The locking issue could be the cause here.

Comment 8 Yaniv Kaul 2017-02-13 18:50:55 UTC
Any news on this?

Comment 9 Martin Perina 2017-03-14 20:58:00 UTC
We were not able to reproduce the issue nor understand from the logs host how to reproduce it. We suspect that there was some race which caused the locking issue and that's why non-responding treatment was not executed for the host.

Did it happen only once or was this issue seen in customers environment more times? If more times, is it possible to share logs also from different hosts?
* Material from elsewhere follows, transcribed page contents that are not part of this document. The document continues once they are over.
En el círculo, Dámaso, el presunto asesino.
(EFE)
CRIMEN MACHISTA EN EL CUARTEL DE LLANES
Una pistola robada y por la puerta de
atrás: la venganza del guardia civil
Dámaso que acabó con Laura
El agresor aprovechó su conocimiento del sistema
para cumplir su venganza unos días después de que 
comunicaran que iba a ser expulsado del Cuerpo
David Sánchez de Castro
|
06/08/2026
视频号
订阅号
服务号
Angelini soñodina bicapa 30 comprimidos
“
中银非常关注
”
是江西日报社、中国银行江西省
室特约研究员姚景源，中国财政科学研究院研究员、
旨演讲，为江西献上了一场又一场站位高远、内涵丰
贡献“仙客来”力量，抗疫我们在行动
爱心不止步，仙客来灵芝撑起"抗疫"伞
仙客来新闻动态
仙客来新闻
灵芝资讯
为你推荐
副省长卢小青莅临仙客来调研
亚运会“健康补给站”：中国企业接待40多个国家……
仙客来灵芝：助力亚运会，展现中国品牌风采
If not than I suggest to close this as WORKSFORME.

Comment 10 Lukas Svaty 2017-03-22 09:15:59 UTC
In case you will be able to reproduce this issue in the future, please attach these logs, so we won't miss it anymore - engine, server, ui, javascript-console

Comment 11 Lukas Svaty 2017-03-22 11:03:00 UTC
ignore my last comment pls, wrong bug

Comment 12 nijin ashok 2017-03-27 15:01:43 UTC
(In reply to Martin Perina from comment #9)
> Did it happen only once or was this issue seen in customers environment more
> times? If more times, is it possible to share logs also from different
> hosts? If not than I suggest to close this as WORKSFORME.
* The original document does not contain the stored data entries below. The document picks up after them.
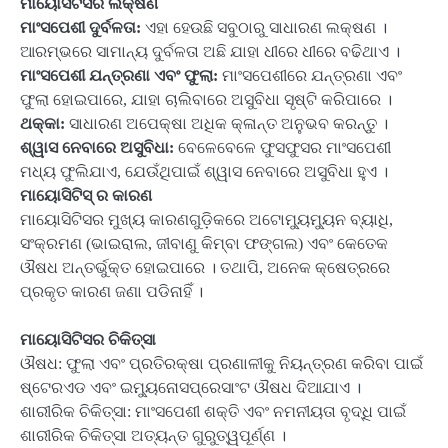
ମାୟୋସିଟିସର ଲକ୍ଷଣ
ମାଂସପେଶୀ ଦୁର୍ବଳତା:
ଏହା ହେଉଛି ସବୁଠାରୁ ସାଧାରଣ ଲକ୍ଷଣ ।
ଆରମ୍ଭରେ ସାମାନ୍ୟ ଦୁର୍ବଳତା ଅଛି ଯାହା ଧୀରେ ଧୀରେ ବଢିଥାଏ ।
ମାଂସପେଶୀ ଯନ୍ତ୍ରଣା ଏବଂ ଫୁଲା:
ମାଂସପେଶୀରେ ଯନ୍ତ୍ରଣା ଏବଂ
ଫୁଲା ହୋଇପାରେ, ଯାହା ଚାଲିବାରେ ଅସୁବିଧା ସୃଷ୍ଟି କରିପାରେ ।
ଥକ୍କା:
ସାଧାରଣ ଅପେକ୍ଷା ଅଧିକ କ୍ଳାନ୍ତ ଅନୁଭବ କରନ୍ତୁ ।
ଶ୍ୱାସ ନେବାରେ ଅସୁବିଧା:
ବେଳେବେଳେ ଫୁସଫୁସର ମାଂସପେଶୀ
ମଧ୍ୟ ଫୁଲିଯାଏ, ଯେଉଁଥିପାଇଁ ଶ୍ୱାସ ନେବାରେ ଅସୁବିଧା ହୁଏ ।
ମାୟୋସିଟିସ୍ ର କାରଣ
ମାୟୋସିଟିସର ମୁଖ୍ୟ କାରଣଗୁଡ଼ିକରେ ଅଟୋମ୍ୟୁମ୍ୟୁନ ବ୍ୟାଧି,
ସଂକ୍ରମଣ (ଭାଇରାଲ, ଜୀବାଣୁ କିମ୍ବା ଫଙ୍ଗଲ) ଏବଂ କେତେକ
ଔଷଧ ଅନ୍ତର୍ଭୁକ୍ତ ହୋଇପାରେ । ତଥାପି, ଅନେକ କ୍ଷେତ୍ରରେ
ପ୍ରକୃତ କାରଣ ଜଣା ପଡିନାହିଁ ।
ମାୟୋସିଟିସର ଚିକିତ୍ସା
ଔଷଧ: ଫୁଲା ଏବଂ ପ୍ରତିରକ୍ଷା ପ୍ରଣାଳୀକୁ ନିୟନ୍ତ୍ରଣ କରିବା ପାଇଁ
ଷ୍ଟେରଏଡ ଏବଂ ଇମ୍ୟୁନୋସପ୍ରେସାଂଟ ଔଷଧ ଦିଆଯାଏ ।
ଶାରୀରିକ ଚିକିତ୍ସା: ମାଂସପେଶୀ ଶକ୍ତି ଏବଂ ନମନୀୟତା ବୃଦ୍ଧି ପାଇଁ
ଶାରୀରିକ ଚିକିତ୍ସା ଅତ୍ୟନ୍ତ ଗୁରୁତ୍ୱପୂର୍ଣ୍ଣ ।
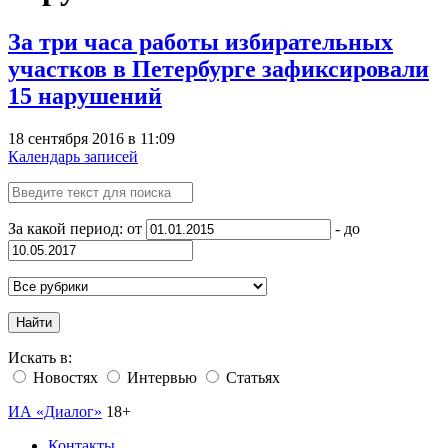
За три часа работы избирательных
участков в Петербурге зафиксировали
15 нарушений
18 сентября 2016 в 11:09
Календарь записей
За какой период: от
- до
Найти
Искать в:
Новостях
Интервью
Статьях
ИА «Диалог»
18+
Контакты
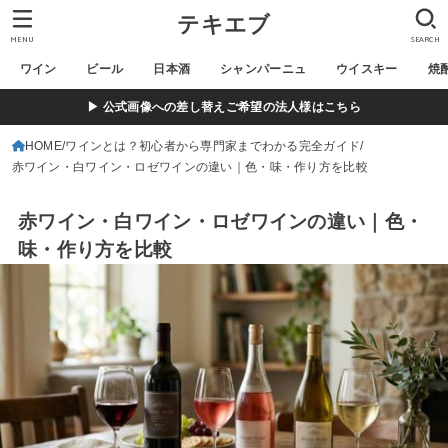
テキエブ
MENU
SEARCH
ワイン
ビール
日本酒
シャンパーニュ
ウイスキー
焼
▶ 公式画像への差し替えご希望の法人様はこちら
HOME
ワインとは？初心者から専門家までわかる完全ガイド
赤ワイン・白ワイン・ロゼワインの違い｜色・味・作り方を比較
赤ワイン・白ワイン・ロゼワインの違い｜色・
味・作り方を比較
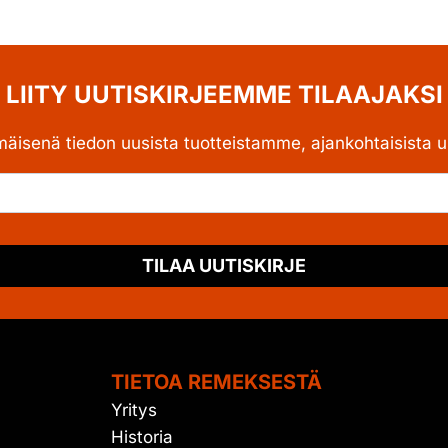
LIITY UUTISKIRJEEMME TILAAJAKSI
mäisenä tiedon uusista tuotteistamme, ajankohtaisista uu
TILAA UUTISKIRJE
TIETOA REMEKSESTÄ
Yritys
Historia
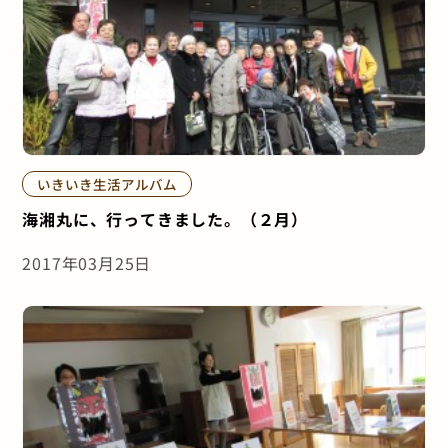
いきいき生活アルバム
海湘丸に、行ってきました。（２月）
2017年03月25日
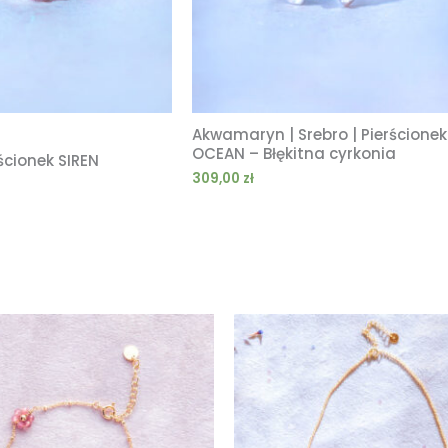
Akwamaryn | Srebro | Pierścionek
OCEAN – Błękitna cyrkonia
rścionek SIREN
309,00
zł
Sorry, was out office for a week. I think this has only happened once for the customer. To confirm,  I am setting needinfo to Steffen as he is the TAM of customer who knows the environment and have more frequent contact with customer.

Steffen, Can you please answer Martin's questions?
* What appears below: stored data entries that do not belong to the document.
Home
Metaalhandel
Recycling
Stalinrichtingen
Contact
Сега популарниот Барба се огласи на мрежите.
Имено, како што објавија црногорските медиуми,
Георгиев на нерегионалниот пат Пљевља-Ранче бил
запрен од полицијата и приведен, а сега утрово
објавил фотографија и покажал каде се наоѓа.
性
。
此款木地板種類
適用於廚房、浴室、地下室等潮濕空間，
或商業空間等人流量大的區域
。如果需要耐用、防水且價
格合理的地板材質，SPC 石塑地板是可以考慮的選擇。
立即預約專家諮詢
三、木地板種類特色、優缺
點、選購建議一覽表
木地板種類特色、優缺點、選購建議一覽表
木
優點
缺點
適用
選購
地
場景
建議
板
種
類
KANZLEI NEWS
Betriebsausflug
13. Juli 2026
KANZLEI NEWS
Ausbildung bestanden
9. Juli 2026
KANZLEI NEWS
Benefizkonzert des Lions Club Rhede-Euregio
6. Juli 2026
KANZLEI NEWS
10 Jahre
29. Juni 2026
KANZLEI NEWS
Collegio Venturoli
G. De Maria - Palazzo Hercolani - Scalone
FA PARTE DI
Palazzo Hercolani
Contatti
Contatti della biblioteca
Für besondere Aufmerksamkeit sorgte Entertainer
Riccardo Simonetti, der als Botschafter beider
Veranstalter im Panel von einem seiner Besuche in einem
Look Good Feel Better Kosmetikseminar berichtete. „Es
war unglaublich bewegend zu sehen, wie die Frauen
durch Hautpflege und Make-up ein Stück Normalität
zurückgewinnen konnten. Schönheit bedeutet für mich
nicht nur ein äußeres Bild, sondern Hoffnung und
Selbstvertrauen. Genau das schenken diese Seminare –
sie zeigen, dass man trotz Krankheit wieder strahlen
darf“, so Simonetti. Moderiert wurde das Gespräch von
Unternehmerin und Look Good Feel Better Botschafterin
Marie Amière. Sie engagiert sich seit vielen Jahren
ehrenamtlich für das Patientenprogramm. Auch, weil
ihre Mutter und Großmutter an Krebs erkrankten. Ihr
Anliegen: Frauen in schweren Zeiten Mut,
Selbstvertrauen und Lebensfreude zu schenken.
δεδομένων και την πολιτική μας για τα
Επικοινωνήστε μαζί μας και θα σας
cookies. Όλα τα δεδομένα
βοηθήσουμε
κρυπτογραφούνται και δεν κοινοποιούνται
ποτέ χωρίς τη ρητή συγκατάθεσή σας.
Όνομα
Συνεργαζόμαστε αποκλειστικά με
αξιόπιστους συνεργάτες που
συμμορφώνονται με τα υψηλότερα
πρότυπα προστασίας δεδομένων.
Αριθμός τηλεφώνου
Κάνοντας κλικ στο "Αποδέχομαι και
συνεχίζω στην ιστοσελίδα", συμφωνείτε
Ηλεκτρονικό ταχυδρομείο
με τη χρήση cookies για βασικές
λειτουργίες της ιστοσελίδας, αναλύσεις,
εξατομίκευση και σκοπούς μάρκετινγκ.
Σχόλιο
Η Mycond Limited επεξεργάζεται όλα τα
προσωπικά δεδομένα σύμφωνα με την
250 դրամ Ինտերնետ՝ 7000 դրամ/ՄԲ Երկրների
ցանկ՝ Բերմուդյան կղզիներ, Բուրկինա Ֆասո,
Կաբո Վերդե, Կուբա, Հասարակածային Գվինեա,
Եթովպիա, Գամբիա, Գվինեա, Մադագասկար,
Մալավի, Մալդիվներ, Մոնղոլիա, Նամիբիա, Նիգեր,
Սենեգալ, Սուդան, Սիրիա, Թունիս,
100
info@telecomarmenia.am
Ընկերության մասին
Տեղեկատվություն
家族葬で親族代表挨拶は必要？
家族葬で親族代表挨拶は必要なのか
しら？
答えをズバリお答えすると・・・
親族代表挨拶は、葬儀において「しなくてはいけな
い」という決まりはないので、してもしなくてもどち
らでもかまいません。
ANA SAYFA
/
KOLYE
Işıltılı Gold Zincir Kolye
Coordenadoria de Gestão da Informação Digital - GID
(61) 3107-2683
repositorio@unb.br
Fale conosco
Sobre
Comment 13 Moran Goldboim 2017-04-19 08:05:15 UTC
(In reply to nijin ashok from comment #12)
> (In reply to Martin Perina from comment #9)
> > Did it happen only once or was this issue seen in customers environment more
> > times? If more times, is it possible to share logs also from different
> > hosts? If not than I suggest to close this as WORKSFORME.
> 
> Sorry, was out office for a week. I think this has only happened once for
> the customer. To confirm,  I am setting needinfo to Steffen as he is the TAM
> of customer who knows the environment and have more frequent contact with
> customer.
> 
> Steffen, Can you please answer Martin's questions?

We tried to reproduce this issue internally without success, I'm closing this bug since we don't have the data we need to solve it. please reopen if requested data can be collected.